• Work request
Only the lines containing the string "button" are needed; copy all of them from the listing.

• The data
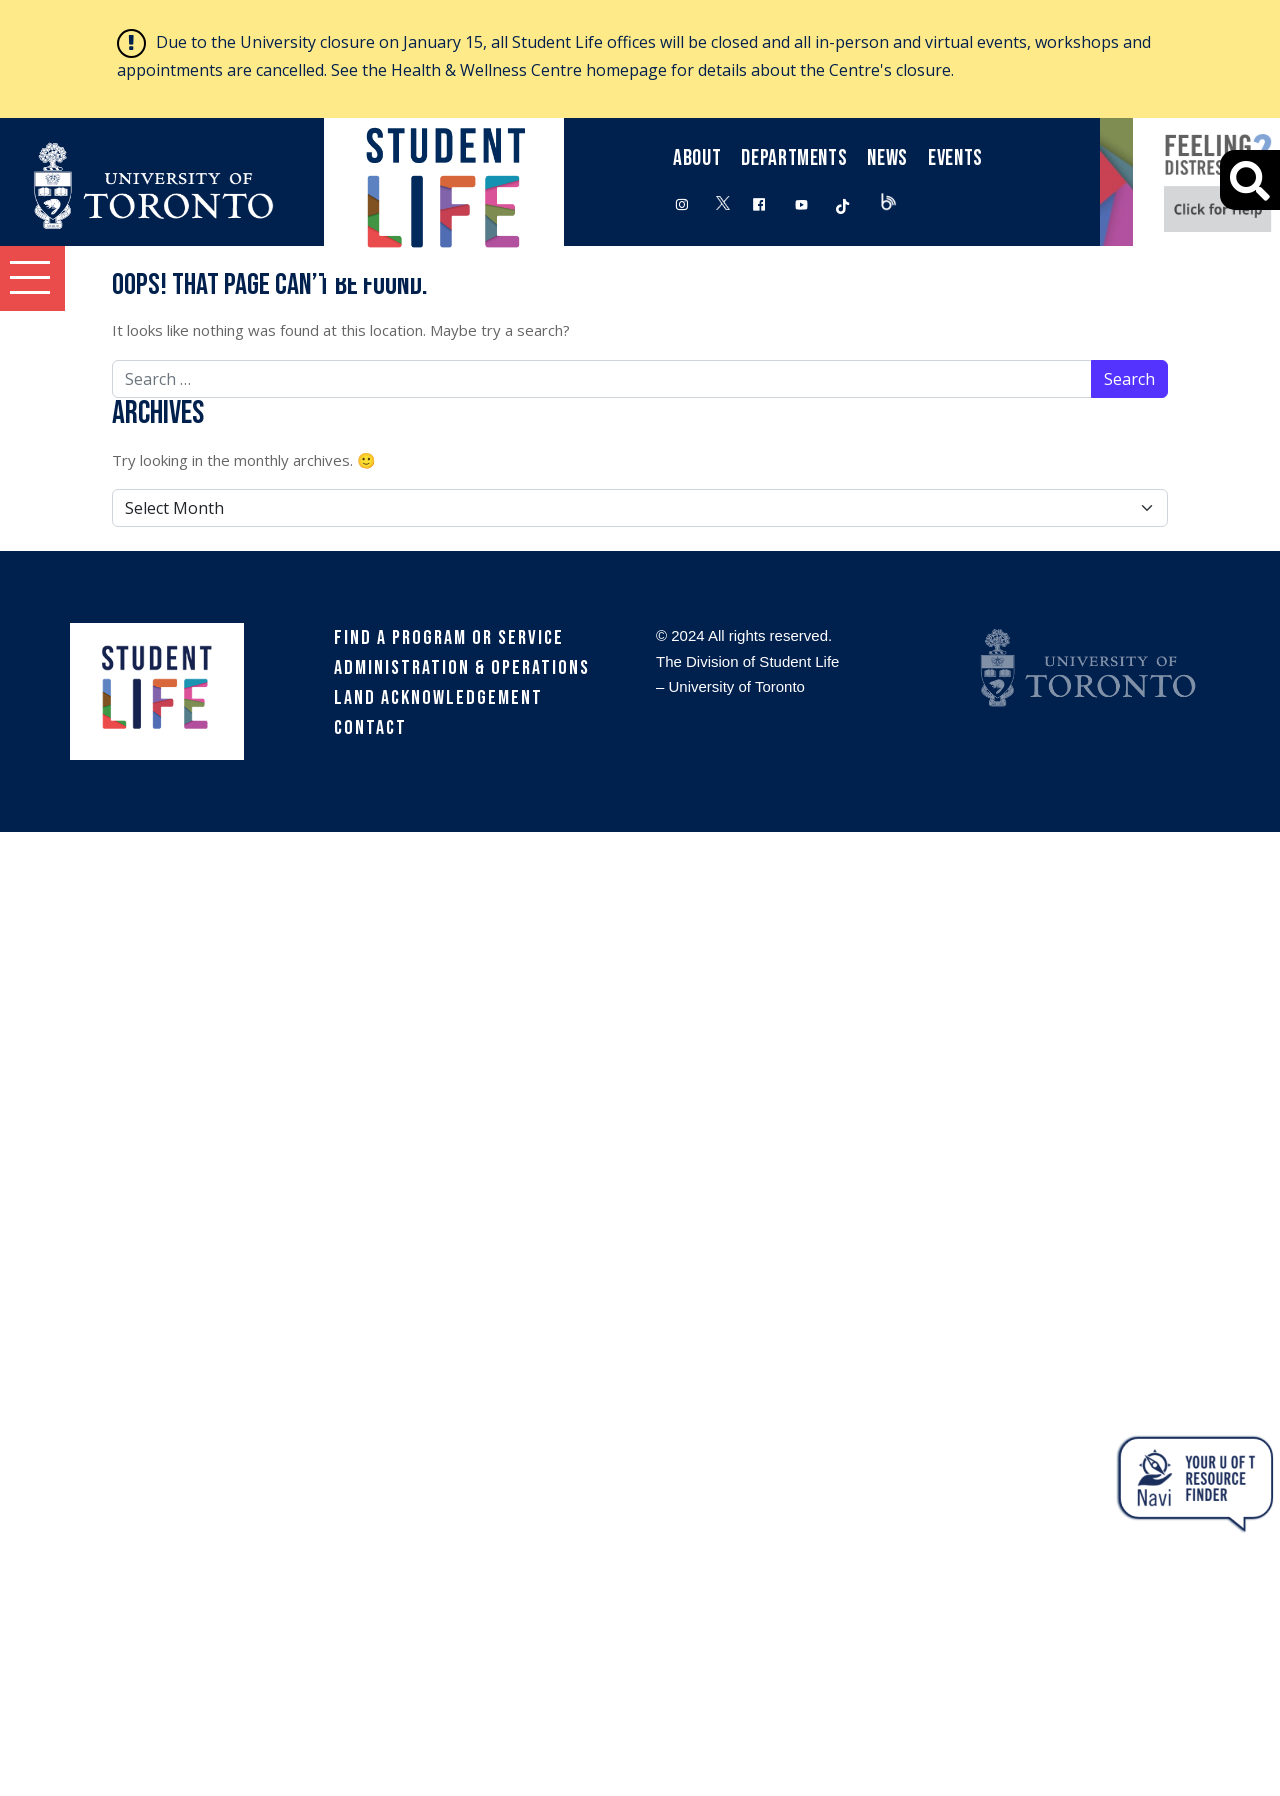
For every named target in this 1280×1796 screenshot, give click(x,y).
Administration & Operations (462, 668)
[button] (32, 278)
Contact (370, 728)
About (697, 158)
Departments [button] (794, 158)
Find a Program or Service (449, 638)
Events (955, 158)
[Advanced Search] (1250, 180)
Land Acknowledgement (438, 698)
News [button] (887, 158)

• Response box
[button] (32, 278)
Departments [button] (794, 158)
News [button] (887, 158)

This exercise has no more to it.